13 février 2013

Chers cathophobes: un peu d'honnêteté intellectuelle, svp

Exiger de l'honnêteté intellectuelle de gens qui sont enveloppés par la haine aveugle, c'est peut-être trop demander.

Mais l'exiger, il faut.

De l'excellent billet de Mathieu Bock-Côté:

Je suis fasciné de voir à quel point à peu près tout le monde a son opinion sur Benoit XVI sans avoir lu un seul de ses livres (c’est pourtant un homme immensément cultivé), sans connaître son histoire personnelle (qui explique son attachement aux rapports singulier entre le christianisme et l’Europe), sans connaître ne serait-ce que de manière minimale l’histoire du catholicisme en général, et l’histoire du catholicisme au vingtième siècle en particulier. Normalement, on le méprise, on s’en moque, on le présente comme le chef d’une théocratie mafieuse et comme le leader d’une association mondialisée de pédophiles. Encore une fois, on ne sent pas le besoin de s’asseoir sur une connaissance minimale du sujet exprimé avant d’émettre son opinion. Non. On a lu au fil des ans quelques articles vite rédigés sur son pontificat, on mélange cela à un mépris plus ou moins avoué pour l’Église, et on croit d’un coup maitriser le sujet tellement bien qu’on lance à son endroit des bourdes immenses que l’on prend pour tout autant de saillies pénétrantes. C’est le plaisir du mépris en meute : en crachant sur une institution ou sur un homme, on se sent d’un coup coopté dans le grand club universel des vertueux, ceux qui surplombent la cité avec une conscience aussi pure que transparente.

Ma question:

Ils sont où les fidèles pour défendre l'Église?

Il y a quelques poignées, sans doute.

Mais on a besoin de plus que quelques poignées.

J'ai l'impression que beaucoup de catholiques évitent de s'informer et de défendre l'Église afin d'éviter la frustration de débattre des cathophobes et de se faire traiter de tous les noms.

Si on est pour être des vrais disciples du Christ, il faut s'attendre à être méprisé. On n'est pas plus grand que le Maître. On n'est pas sur terre pour avoir la vie facile, non plus.

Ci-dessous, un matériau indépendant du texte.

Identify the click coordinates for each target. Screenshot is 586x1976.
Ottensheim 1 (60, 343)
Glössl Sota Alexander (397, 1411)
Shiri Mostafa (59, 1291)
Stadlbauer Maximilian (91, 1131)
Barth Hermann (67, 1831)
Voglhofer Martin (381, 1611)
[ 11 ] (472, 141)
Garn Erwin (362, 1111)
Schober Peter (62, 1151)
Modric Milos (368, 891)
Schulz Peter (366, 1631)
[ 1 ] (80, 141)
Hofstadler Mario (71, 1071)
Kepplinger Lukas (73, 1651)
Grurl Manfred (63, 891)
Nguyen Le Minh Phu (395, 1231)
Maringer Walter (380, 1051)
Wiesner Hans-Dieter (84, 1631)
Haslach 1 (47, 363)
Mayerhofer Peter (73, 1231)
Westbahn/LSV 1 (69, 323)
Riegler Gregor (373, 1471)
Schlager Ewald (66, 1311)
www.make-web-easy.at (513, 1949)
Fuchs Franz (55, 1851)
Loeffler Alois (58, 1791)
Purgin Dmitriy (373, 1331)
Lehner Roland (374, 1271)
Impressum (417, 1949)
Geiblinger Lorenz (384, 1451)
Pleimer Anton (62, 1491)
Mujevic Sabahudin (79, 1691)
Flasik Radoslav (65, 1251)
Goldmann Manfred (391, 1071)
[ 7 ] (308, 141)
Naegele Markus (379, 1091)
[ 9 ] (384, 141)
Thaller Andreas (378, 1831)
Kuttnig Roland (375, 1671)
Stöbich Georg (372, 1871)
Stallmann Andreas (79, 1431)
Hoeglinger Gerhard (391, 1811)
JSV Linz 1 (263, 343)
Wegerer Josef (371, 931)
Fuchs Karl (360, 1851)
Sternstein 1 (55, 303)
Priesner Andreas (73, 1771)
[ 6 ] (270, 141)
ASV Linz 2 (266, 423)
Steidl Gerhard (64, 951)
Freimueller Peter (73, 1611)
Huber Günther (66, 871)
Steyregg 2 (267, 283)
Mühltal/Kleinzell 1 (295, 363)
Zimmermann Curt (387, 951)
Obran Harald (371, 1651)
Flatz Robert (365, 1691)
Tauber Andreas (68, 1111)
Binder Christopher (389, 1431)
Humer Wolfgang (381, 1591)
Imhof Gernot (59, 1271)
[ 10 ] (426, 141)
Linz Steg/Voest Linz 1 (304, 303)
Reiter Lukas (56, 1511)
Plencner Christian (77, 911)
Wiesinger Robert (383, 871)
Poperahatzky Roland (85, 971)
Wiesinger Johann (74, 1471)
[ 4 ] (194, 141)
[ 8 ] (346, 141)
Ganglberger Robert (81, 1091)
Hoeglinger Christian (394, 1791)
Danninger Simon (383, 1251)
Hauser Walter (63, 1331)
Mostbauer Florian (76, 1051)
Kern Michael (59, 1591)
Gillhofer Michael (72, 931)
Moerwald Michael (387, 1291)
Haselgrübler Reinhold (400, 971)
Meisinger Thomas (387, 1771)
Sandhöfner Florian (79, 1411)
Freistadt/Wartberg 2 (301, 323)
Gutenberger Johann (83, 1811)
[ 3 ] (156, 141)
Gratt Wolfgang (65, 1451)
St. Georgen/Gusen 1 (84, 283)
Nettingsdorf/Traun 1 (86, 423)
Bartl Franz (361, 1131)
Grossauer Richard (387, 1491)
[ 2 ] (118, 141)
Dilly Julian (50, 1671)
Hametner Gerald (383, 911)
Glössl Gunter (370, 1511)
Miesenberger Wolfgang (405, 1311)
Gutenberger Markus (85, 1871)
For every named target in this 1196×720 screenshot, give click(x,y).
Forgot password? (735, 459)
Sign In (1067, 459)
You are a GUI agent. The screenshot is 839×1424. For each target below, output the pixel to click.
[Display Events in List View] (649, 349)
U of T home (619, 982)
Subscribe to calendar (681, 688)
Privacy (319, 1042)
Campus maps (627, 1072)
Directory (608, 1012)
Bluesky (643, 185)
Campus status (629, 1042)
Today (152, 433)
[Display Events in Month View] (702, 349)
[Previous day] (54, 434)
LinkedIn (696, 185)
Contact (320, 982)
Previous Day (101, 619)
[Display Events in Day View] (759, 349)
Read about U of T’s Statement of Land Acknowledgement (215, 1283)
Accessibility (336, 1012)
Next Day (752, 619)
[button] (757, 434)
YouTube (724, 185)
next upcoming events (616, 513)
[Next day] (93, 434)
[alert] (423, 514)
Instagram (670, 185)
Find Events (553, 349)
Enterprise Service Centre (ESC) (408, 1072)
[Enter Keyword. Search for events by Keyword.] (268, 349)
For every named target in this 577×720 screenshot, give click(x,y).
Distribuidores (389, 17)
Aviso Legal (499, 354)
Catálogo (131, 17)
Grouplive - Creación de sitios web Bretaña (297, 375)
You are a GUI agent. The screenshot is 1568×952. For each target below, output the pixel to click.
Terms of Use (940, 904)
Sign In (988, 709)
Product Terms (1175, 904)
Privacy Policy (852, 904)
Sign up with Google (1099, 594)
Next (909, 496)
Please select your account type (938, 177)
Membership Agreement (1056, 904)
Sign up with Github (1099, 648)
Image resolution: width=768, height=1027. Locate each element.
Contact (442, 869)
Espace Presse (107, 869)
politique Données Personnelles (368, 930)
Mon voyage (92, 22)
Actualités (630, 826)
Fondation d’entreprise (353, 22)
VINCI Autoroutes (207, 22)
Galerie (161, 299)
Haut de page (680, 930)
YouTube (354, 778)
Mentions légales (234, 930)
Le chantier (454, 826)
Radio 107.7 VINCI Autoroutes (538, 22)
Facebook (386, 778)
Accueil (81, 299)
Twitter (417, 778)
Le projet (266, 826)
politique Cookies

On peut bien dénoncer la campagne de salissage, mais si on ne fait rien pour réfuter les mensonges, on est aussi coupable.

2 commentaires:

France a dit...

Que devrions-nous faire, selon vous? On écrit. On est pas publié. Même chez les catho! On est pas invités à TLMP, nous. Ni dans les émissions de radio. Ce sont toujours les mêmes (gauchistes catholiques) qu'on entend partout et qu'on lit partout. En tout cas, ici, au Québec, c'est le cas. Que suggérez-vous? Manifester dans les rues? Perso j'ai passé cet âge... non... vraiment... actuellement, je ne vois pas ce qu'on pourrait "faire". Il me semble que le temps est plus à former, dans l'ombre, un bassin d'esprits critiques, jusqu'à ce que le jour vienne où ce sera le bon "timing", comme on dit. Prière, jeûne, charité, implication dans nos paroisses, ou regroupements, évangélisation de nos enfants, du "one on one" aussi, c'est bon. Voilà, je crois, ce que font les fidèles. Pour ma part, je me suis écartée du "débat public", car il ne porte aucun fruit. Il faut attendre le bon moment à mon humble avis. Que Dieu vous bénisse chère Suzanne et, bon et saint carême!

Suzanne F. a dit...

Ce qu'on peut faire? Beaucoup!

--Lancer un blogue. C'est de l'effort, mais au cours des mois et des années, ça porte fruit.

Sinon--

S'exprimer sur les pages de facebook des émissions et de journaux. Par exemple, je lis souvent la page de Franchement Martineau.

S'exprimer sur Twitter en employant le bon hashtag; Retweeter des articles pertinents.

Il faut *bâtir un réseau* de catholiques qui appuyer un et l'autre. Quand on est seul, psychologiquement, c'est difficile de persévérer.

Il ne faut SURTOUT PAS s'écarter du débat public. L'échec n'est pas une option. On ne peut pas permettre que l'erreur ait le dessus sur la vérité.